Input: ([1, 0, 1], [0.5, 0.5, 0.1], [0.7, 0.7, 0.2])

Expected Output: [0.583333, 0.583333, 1.0]

Explanation: The tie structure is preserved, so both grouped PR computations match.

Input: ([0, 0], [0.9, 0.1], [0.2, 0.8])

Expected Output: [0.0, 0.0, 0.0]

Explanation: With no positives, AUPRC is defined as 0.0; the score ordering is not preserved.

Input: ([], [], [])

Expected Output: [0.0, 0.0, 1.0]

Explanation: Empty score lists have no ordering conflict.

Hints

Sort examples by score descending and process equal-score groups together.
AUPRC depends on ranking, not on the numeric calibration values themselves, unless calibration changes the ranking or tie structure.

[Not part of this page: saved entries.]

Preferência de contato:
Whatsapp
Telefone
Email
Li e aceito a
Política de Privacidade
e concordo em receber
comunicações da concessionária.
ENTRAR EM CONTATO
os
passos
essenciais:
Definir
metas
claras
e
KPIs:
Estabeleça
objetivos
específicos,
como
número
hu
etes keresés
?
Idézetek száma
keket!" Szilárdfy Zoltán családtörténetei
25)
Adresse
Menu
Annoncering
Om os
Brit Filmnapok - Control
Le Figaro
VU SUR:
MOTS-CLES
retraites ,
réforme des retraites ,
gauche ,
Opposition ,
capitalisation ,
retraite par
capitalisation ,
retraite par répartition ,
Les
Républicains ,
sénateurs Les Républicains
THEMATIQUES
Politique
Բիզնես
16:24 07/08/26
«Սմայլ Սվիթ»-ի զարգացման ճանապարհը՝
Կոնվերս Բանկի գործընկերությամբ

Part 4: Choose an Operating Threshold with Costs and Alert Volume Limits

Constraints

0 <= len(actual_labels) <= 100000
len(actual_labels) == len(predicted_probs)
Each actual label is either 0 or 1
0.0 <= each predicted probability <= 1.0
0.0 <= cost_fp, cost_fn <= 1000000.0
0 <= max_alerts <= 100000

Examples

Input: ([1, 0, 1, 0], [0.9, 0.8, 0.4, 0.3], 1.0, 5.0, 4)

Expected Output: [0.4, 2, 1, 0, 1, 3, 1.0]

Explanation: Selecting down to 0.4 catches both positives with one false positive, giving cost 1.

Input: ([1, 0, 1, 0], [0.9, 0.8, 0.4, 0.3], 1.0, 5.0, 2)

Expected Output: [0.9, 1, 0, 1, 2, 1, 5.0]

Explanation: The cost-minimizing unconstrained threshold would send 3 alerts, so it is not allowed.

Input: ([1, 0, 1], [0.8, 0.8, 0.2], 1.0, 2.0, 1)

Expected Output: [-1.0, 0, 0, 2, 1, 0, 4.0]

Explanation: The top score is tied across two rows, so selecting threshold 0.8 would exceed max_alerts=1.

Input: ([1, 0], [0.9, 0.1], 1.0, 10.0, 0)

Expected Output: [-1.0, 0, 0, 1, 1, 0, 10.0]

Explanation: No alerts are allowed, so the only feasible policy predicts everything negative.

Input: ([], [], 1.0, 5.0, 10)

Expected Output: [-1.0, 0, 0, 0, 0, 0, 0.0]

Explanation: The empty-input edge case has zero cost and zero confusion-matrix counts.

Hints

Sort unique scores descending and update TP/FP counts by score group; FN and TN can be derived from totals.
Always include the no-alert policy, because volume constraints or high false-positive cost can make it optimal.